5/10
Joining Dietrich and Swanson as the most glamorous grandmother, on screen.
31 March 2024
Warning: Spoilers
I'll give Claudette Colbert credit for agreeing to play a grandmother her prime just over forty and still beautiful. The grandfather is someone who will eternally be daytime's grandfather, MacDonald Carey of "Days of our Lives", here during his movie star years. They are on the verge of divorce due to his gambling issues, and perhaps because of his fussiness over how to take care of flowers.
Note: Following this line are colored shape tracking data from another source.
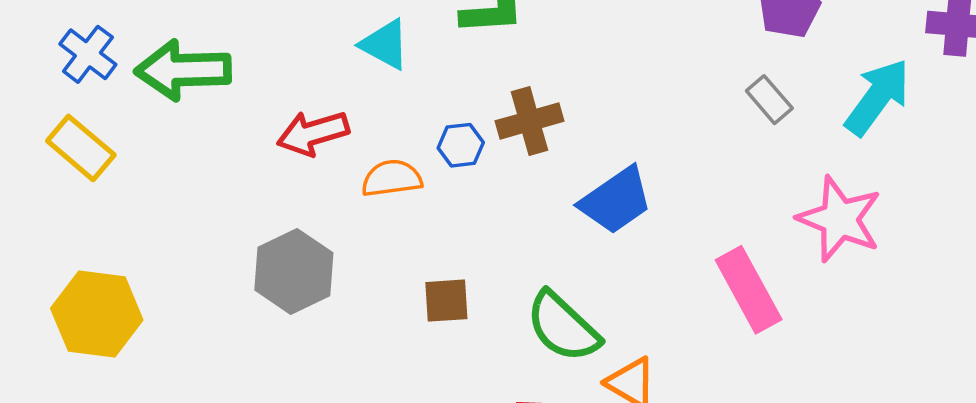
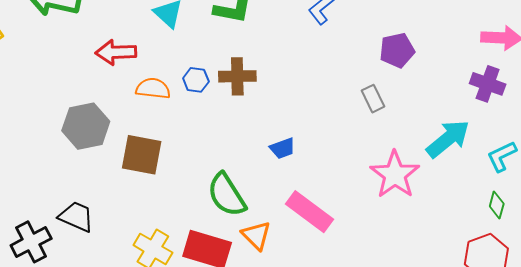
cyan arrow: (877, 97) -> (448, 139), moved
blue trapezoid: (616, 200) -> (283, 148), moved, size x0.6
pink rectangle: (749, 290) -> (309, 212), moved, turned -39
brown square: (446, 301) -> (142, 155), moved, size x1.5

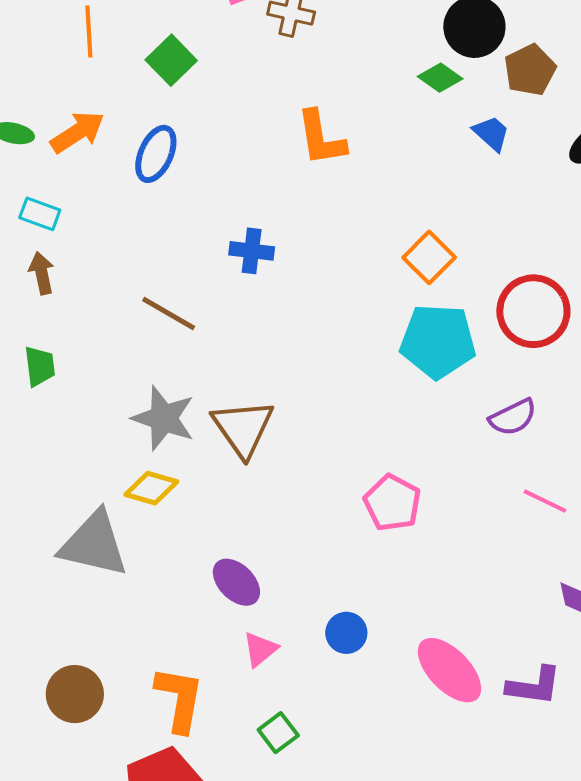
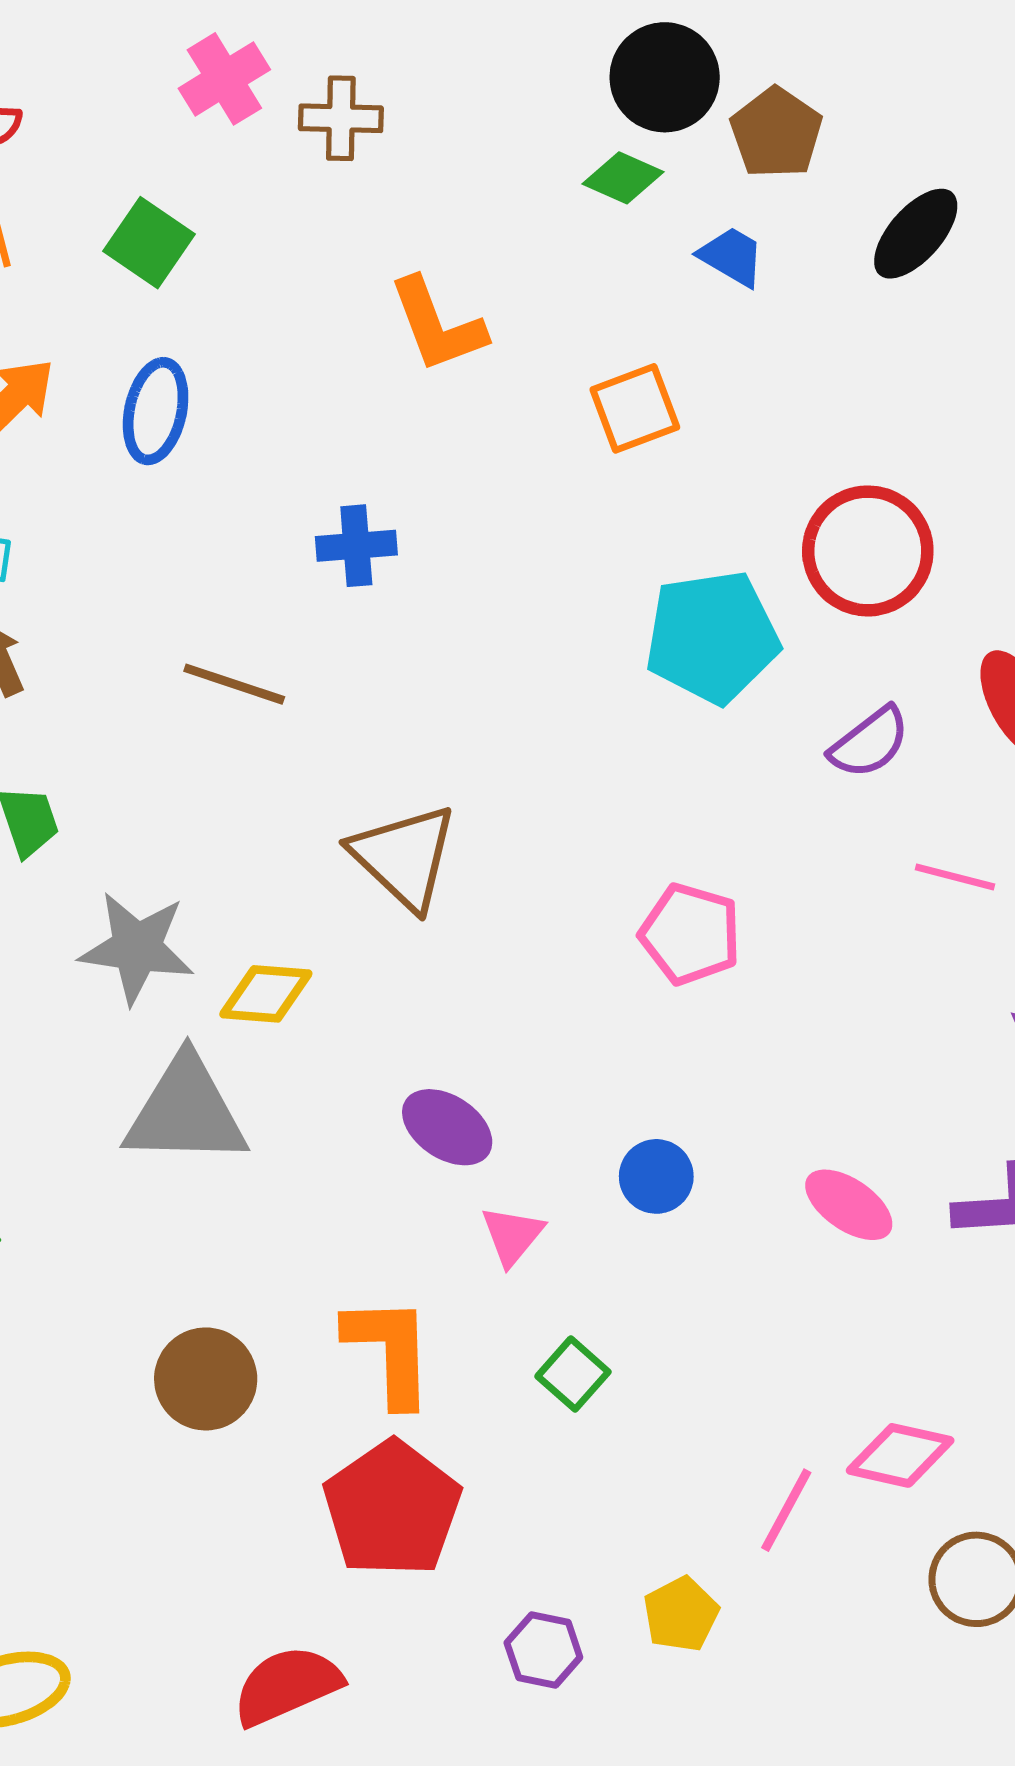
orange square: (429, 257) -> (635, 408), moved, turned 36
gray star: (164, 418) -> (137, 948), moved
pink ellipse: (449, 670) -> (849, 1205), size x0.7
Their daughter, Barbara Bates, is the overly nervous type, so worried about her mother that she can't even live her own life while son-in-law Robert Wagner is much less protective and supportive, creating a bond between them. The film takes a swipe at divorce laws, making estate rulings in favor of the wife seem truly excessive. There's also a wealthy playboy, Zachary Scott and a gold digger, Marilyn Monroe, creating plot complications that in hindsight seemed really silly and unrealistic.

I'll give this film credit for presenting Colbert in a more dimensional way, seemingly nice on the surface but actually rather predatory and vindictive under the surface. It's also obvious where the plots going to be going and how it will be resolved as romantic comedies of this nature always follow the same formula. It's probably the reason why most of them are not considered classics and simple time passers although the cast gives their all and the film lavish. Monroe, not yet a star, will be the draw, but she's secondary to the story. A great ensemble in big parts includes Frank Cady and Kathleen Freeman, and Jim Hayward as the harassed gardener.